It’s not just the torrential rain and gales that have hit university campuses and rattled Vice Chancellor’s whisky cabinets across Wales over recent weeks and months – the whirlwind reform and restructuring in higher education demanded by the Welsh Government and HEFCW also took its toll. But the publication last week of the Government’s White Paper on Further & Higher Education had the effect of bringing some calm to the storm.
There are considerable changes being proposed, which although difficult to predict their exact destination, may yet prove to have a significant long term-effect on the relationship between the student, the university and the state. I’ll deal with one of those changes below. However, many in the sector have had sandbags ready in anticipation that national and institutional governance was to be the next big reform.
Both the Welsh Labour 2011 manifesto, and the subsequent Programme for Government, pledged to introduce a “single strategic planning and funding body” for higher education in Wales. The review of HE Governance (2011), chaired by John McCormick, recommended creating “a new funding and regulatory body” to replace HEFCW, bringing together a board comprised of independent members and from within the HE sector, and with powers to intervene in institutional governance.
But fast-forward to the White Paper and the Government recognises that “there is already significant transformation under way”, and that new student support measures, funding arrangements and sector structures are still “evolving”. Therefore it is adopting what it calls a “staged approach”, before “looking afresh” at governance arrangements “in the round” in 2013/14, “before determining whether legislation is required”.
In fact, the Government proposes to give HEFCW new powers and responsibilities, in line with the switch from teaching grant to student-led funding (although the money would still come from the public purse, “the principle that the state will subsidise HE and maintain opportunities for all” as explained in the White Paper). HEFCW will have “regulatory oversight” of all HE provision; a duty to “assess and enhance the quality of provision”, monitor and require that universities comply with financial and quality standards, as well as producing information on the quality of provision and better opportunities for the student voice. The paper describes students as “active participants” in influencing and shaping their own learning and university decision-making. The language about the ‘student voice’ is similar in both England and Wales, but the Welsh Government emphasises an approach where “students must not be considered as more homogeneous consumers of education”.
Combined with the desire to concentrate on reconfiguration and the bedding-in of new funding arrangements instead of governance reforms, this “staged approach” may be a recognition that HEFCW, like the sector is already navigating through a difficult period of constant consultation, financial modelling and mergers.
What about those other ‘considerable changes’? Arguably the most striking is the Government’s proposal to change the law so it can directly fund universities and higher education/lifelong learning partnerships.
I have written before about Welsh Labour’s commitment to a ‘planned approach’ to higher education provision in Wales.
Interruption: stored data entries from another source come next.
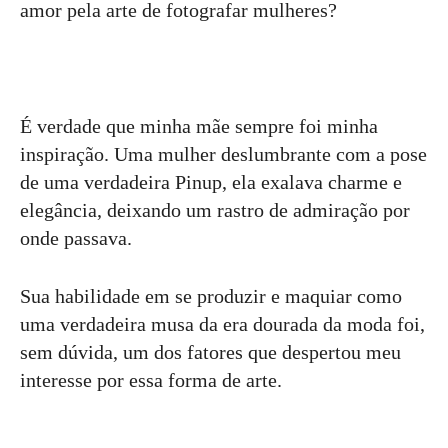
amor pela arte de fotografar mulheres?
É verdade que minha mãe sempre foi minha
inspiração. Uma mulher deslumbrante com a pose
de uma verdadeira Pinup, ela exalava charme e
elegância, deixando um rastro de admiração por
onde passava.
Sua habilidade em se produzir e maquiar como
uma verdadeira musa da era dourada da moda foi,
sem dúvida, um dos fatores que despertou meu
interesse por essa forma de arte.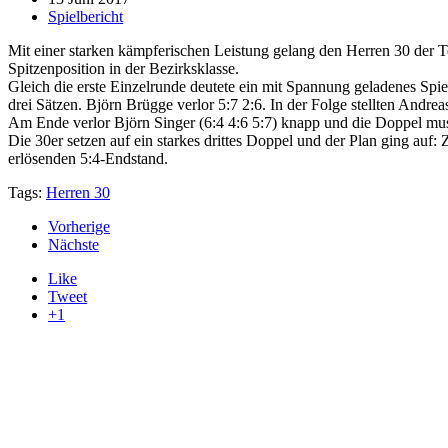
Spielbericht
Mit einer starken kämpferischen Leistung gelang den Herren 30 der
Spitzenposition in der Bezirksklasse.
Gleich die erste Einzelrunde deutete ein mit Spannung geladenes Spie
drei Sätzen. Björn Brügge verlor 5:7 2:6. In der Folge stellten Andrea
Am Ende verlor Björn Singer (6:4 4:6 5:7) knapp und die Doppel mus
Die 30er setzen auf ein starkes drittes Doppel und der Plan ging auf:
erlösenden 5:4-Endstand.
Tags:
Herren 30
Vorherige
Nächste
Like
Tweet
+1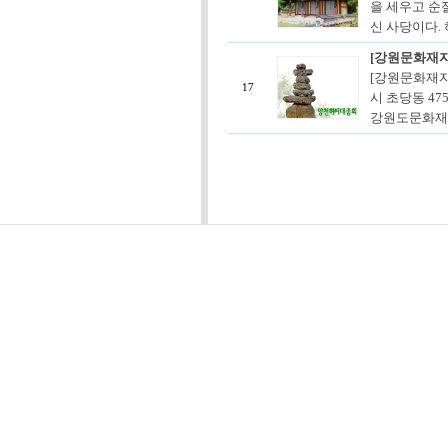
을 세우고 순
신 사당이다. 
[강원문화재자
[강원문화재자
17
시 초당동 47
강원도문화재자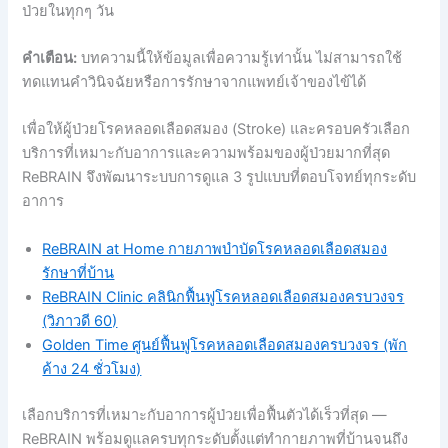
ป่วยในทุกๆ วัน
คำเตือน:
บทความนี้ให้ข้อมูลเพื่อความรู้เท่านั้น ไม่สามารถใช้
ทดแทนคำวินิจฉัยหรือการรักษาจากแพทย์เจ้าของไข้ได้
เพื่อให้ผู้ป่วยโรคหลอดเลือดสมอง (Stroke) และครอบครัวเลือก
บริการที่เหมาะกับอาการและความพร้อมของผู้ป่วยมากที่สุด
ReBRAIN จึงพัฒนาระบบการดูแล 3 รูปแบบที่ตอบโจทย์ทุกระดับ
อาการ
ReBRAIN at Home กายภาพบำบัดโรคหลอดเลือดสมอง
รักษาที่บ้าน
ReBRAIN Clinic คลินิกฟื้นฟูโรคหลอดเลือดสมองครบวงจร
(วิภาวดี 60)
Golden Time ศูนย์ฟื้นฟูโรคหลอดเลือดสมองครบวงจร (พัก
ค้าง 24 ชั่วโมง)
เลือกบริการที่เหมาะกับอาการผู้ป่วยเพื่อฟื้นตัวได้เร็วที่สุด —
ReBRAIN พร้อมดูแลครบทุกระดับตั้งแต่ทำกายภาพที่บ้านจนถึง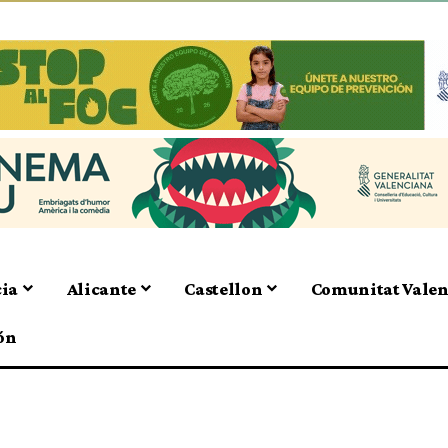
cia
Alicante
Castellon
Comunitat Vale
ón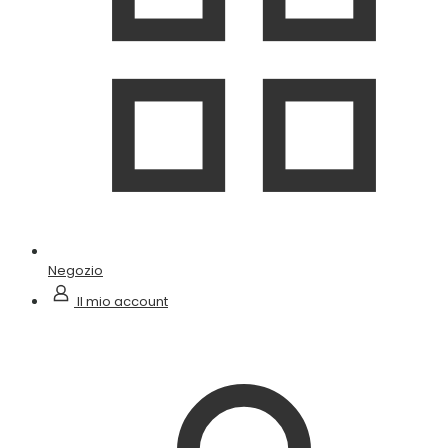
Negozio
Il mio account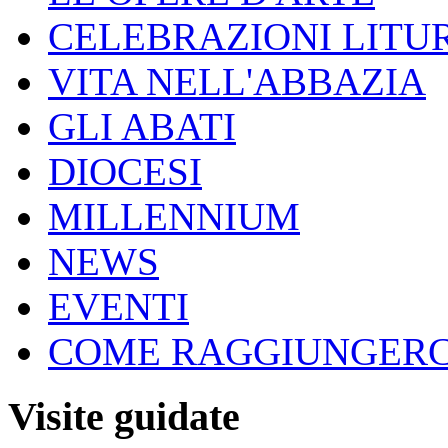
CELEBRAZIONI LITU
VITA NELL'ABBAZIA
GLI ABATI
DIOCESI
MILLENNIUM
NEWS
EVENTI
COME RAGGIUNGERC
Visite guidate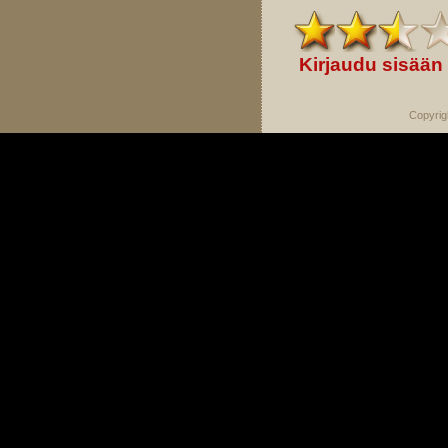
Kirjaudu sisään
Copyrig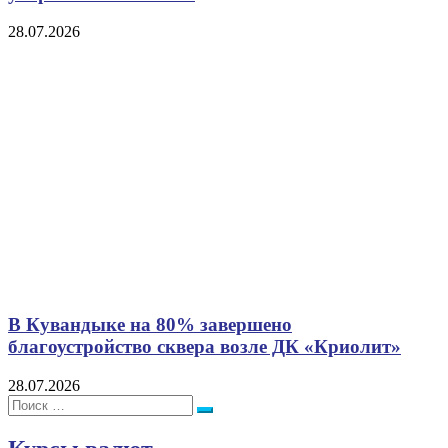
28.07.2026
В Кувандыке на 80% завершено
благоустройство сквера возле ДК «Криолит»
28.07.2026
Поиск:
Поиск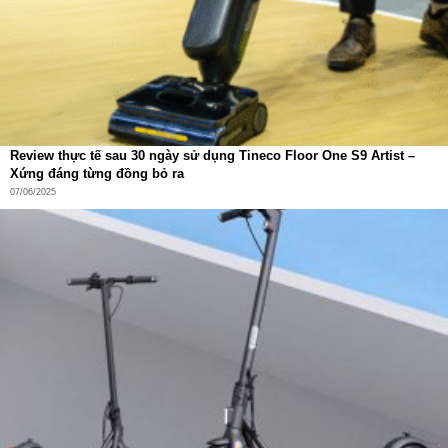
Review thực tế sau 30 ngày sử dụng Tineco Floor One S9 Artist –
Xứng đáng từng đồng bỏ ra
07/06/2025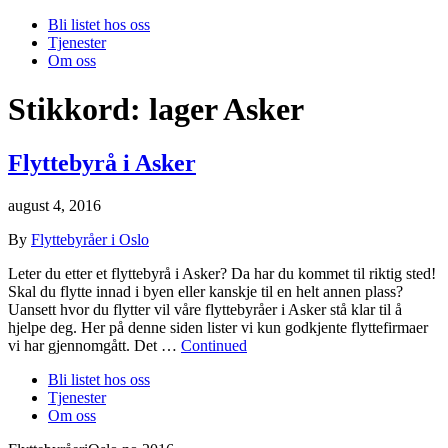
Bli listet hos oss
Tjenester
Om oss
Stikkord:
lager Asker
Flyttebyrå i Asker
august 4, 2016
By
Flyttebyråer i Oslo
Leter du etter et flyttebyrå i Asker? Da har du kommet til riktig sted!
Skal du flytte innad i byen eller kanskje til en helt annen plass?
Uansett hvor du flytter vil våre flyttebyråer i Asker stå klar til å
hjelpe deg. Her på denne siden lister vi kun godkjente flyttefirmaer
vi har gjennomgått. Det …
Continued
Bli listet hos oss
Tjenester
Om oss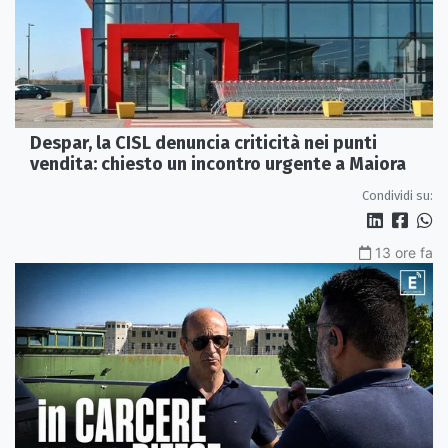
Despar, la CISL denuncia criticità nei punti
vendita: chiesto un incontro urgente a Maiora
Condividi su:
13 ore fa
The White Paper reaffirms this position, explaining that quality will not improve “on the basis of competition and customer choice… (we) do not rely on market mechanisms”. The message is clear – the higher education ecosystem in Wales will not be shaped according to the blueprints of David Willets, Vince Cable (or Lord Browne).
The White Paper explains that the Government would use the direct funding power if there are “significant failures to meet employer needs and learner demand”. It suggests that the Government could fund partnerships that include schools, FE colleges, as well as universities, cutting costs in bureaucracy and developing “shared mission and reducing competitive behaviour”.
This policy will surely play a major part in the future development of the three regional strategies for higher education in Wales, an initiative itself designed to “target the eradication of nugatory local competition and wasteful duplication of provision”. The mention of ‘employer needs’ in the White Paper could prove to be significant, especially at a time when the shift to a student fee-led system, especially in part-time HE, raises issues on the future sustainability of employer and union sponsored student support.
There are of course wider policy debates to be had regarding the desirability of Government directly finding universities. Labour does not have a majority in the National Assembly, and the other parties may find common ground on the substance of university and academic ‘independence’, if they wish to characterise this proposal in such a way.
And if the publication of a White Paper wasn’t enough, news came through last week that Newport and Glamorgan universities have begun talks to create a new ‘merged’ super institution. Proof as if it were needed, that it never rains but it pours if you’re trying to follow the twists and changes in Welsh higher education.